FAWN: Trading Raw Speed for Radical Energy Efficiency

This post is adapted from a paper review I wrote during CMU’s 18-845: Internet Services course, where we studied seminal papers in distributed systems, web architecture, and virtualization. I’ve converted my reviews into blog posts to share them more broadly.

Paper [1]: “FAWN: A Fast Array of Wimpy Nodes” by David Andersen, Jason Franklin, Michael Kaminsky, Amar Phanishayee, Lawrence Tan, Vijay Vasudevan (SOSP, 2009)
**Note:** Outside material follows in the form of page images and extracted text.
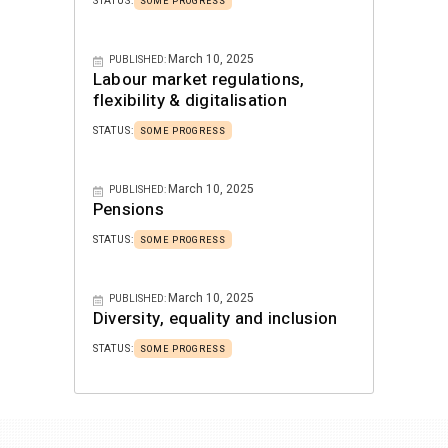
STATUS:
SOME PROGRESS
March 10, 2025
PUBLISHED:
Labour market regulations,
flexibility & digitalisation
STATUS:
SOME PROGRESS
March 10, 2025
PUBLISHED:
Pensions
STATUS:
SOME PROGRESS
March 10, 2025
PUBLISHED:
Diversity, equality and inclusion
STATUS:
SOME PROGRESS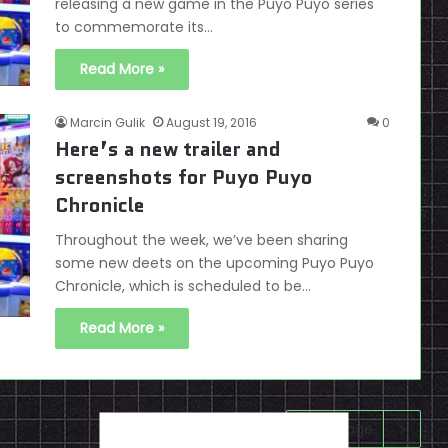
releasing a new game in the Puyo Puyo series
to commemorate its…
Read More »
Marcin Gulik
August 19, 2016
0
Here’s a new trailer and
screenshots for Puyo Puyo
Chronicle
Throughout the week, we’ve been sharing
some new deets on the upcoming Puyo Puyo
Chronicle, which is scheduled to be…
Read More »
Next page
Paper [2]: “Energy-efficient Cluster Computing with FAWN: Workloads and Implications” by V. Vasudevan, D. Andersen, M. Kaminsky, L. Tan, J. Franklin, I. Moraru (e-Energy, 2010)

TL;DR

FAWN proposes a cluster architecture built from many low-power (“wimpy”) embedded processors paired with local flash storage, demonstrating that such a system can be several times more energy-efficient than traditional servers for I/O-bound workloads. The authors validate the concept through FAWN-KV, a consistent, replicated, highly available key-value store that achieves strong performance while drawing only a few watts per node.

Summary

FAWN – Fast Array of Wimpy Nodes – is a cluster architecture consisting of a large number of slower but efficient nodes, each drawing only a few watts of power, coupled with low-power flash storage. It presents an energy-efficient alternative to conventional data-intensive computing systems. FAWN couples low-power embedded CPUs to small amounts of local flash storage and carefully balances computation and I/O capabilities to enable efficient, massively parallel access to data.

The papers provide design and implementation details for FAWN-KV, a consistent, replicated, highly available, and high-performance key-value storage system built on a FAWN prototype. The use of slower processors is justified by the observation that they are more efficient: they consume fewer joules of energy per instruction than high-speed processors.
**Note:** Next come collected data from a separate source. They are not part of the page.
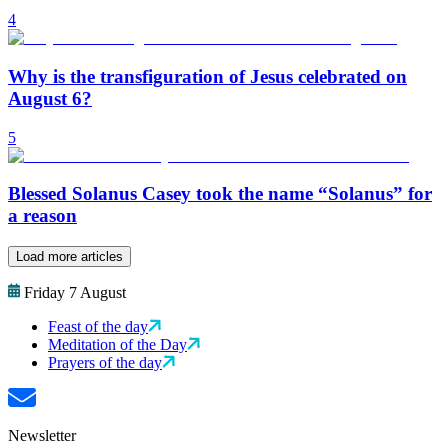
4
Why is the transfiguration of Jesus celebrated on
August 6?
5
Blessed Solanus Casey took the name “Solanus” for
a reason
Load more articles
Friday 7 August
Feast of the day
Meditation of the Day
Prayers of the day
Newsletter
Both papers include extensive experiments and benchmarks demonstrating why the FAWN concept is necessary, important, and practical. FAWN can be several times more efficient than traditional systems for I/O-bound workloads and is on par with or more efficient than traditional systems for many memory-bound and CPU-limited applications.

Strengths

Thorough power analysis. The paper devotes significant attention to power requirements. The in-depth analysis of how much power is consumed by each component effectively illustrates the enormous power demands of modern datacenters and motivates the FAWN approach.
Sound choice of ring-based architecture. The authors’ decision to use a Chord-like ring structure for key-value storage is well-reasoned. This design simplifies replication and integrates naturally with an append-only log structure.
Comprehensive evaluation. The evaluation and benchmarking in Paper [1] are particularly strong, clearly demonstrating that FAWN achieves its stated research goals. The general architectural comparison also provides an excellent overview of where FAWN sits within the broader computing spectrum.

Weaknesses

Node departure and replacement left unexplained. The authors should have explained what happens when a node leaves a chain – how does a new node join? Does the node manager create a new node, or is an existing node added to the chain? It is unclear how the replication factor R is maintained during these transitions.
Black-box node administration. The paper does not explain how the key range or the parameters R (replication factor) and V (virtual nodes) are selected. Node administration remains largely a black box.
Inconsistent units in sort efficiency discussion. In Paper [2], Figure 5 depicts sort efficiency, and the accompanying text discusses power in watts, but the graph’s y-axis is in MB per joule. The text should have explained the correlation between these two units to avoid confusion.

Discussion Questions

Maximum value size. What is the maximum size of values that can be stored in FAWN-KV? For comparison, RAMCloud supports objects up to 1 MB. The authors do not show any experiments with object sizes larger than 1 KB.
The id parameter in put operations. Figure 4 in Paper [1] shows the put operation as put(key, value, id). What does id correspond to? Is it a monotonically increasing unique identifier?
Latency of data migration. What is the latency of copying data when a new node joins or leaves the FAWN-KV ring? For example, when a node joins, it must receive a copy of at least R-1 replica ranges. How long does this take when disk utilization is high?
Key length selection. The key is 160 bits. Is this length chosen to align with standard key hashing (e.g., SHA-1), or is it an arbitrary selection? Longer keys consume more disk space per entry.
Failure during chain reconfiguration. What happens when an existing node dies without sending an ACK to its chained successor upon the joining of a new node? Is there a self-healing mechanism to recover from this scenario?
Minimum cluster size. What is the minimum number of nodes required for a FAWN-KV ring? If VID=3 and R=3, can a single node with three virtual nodes serve as its own replicas?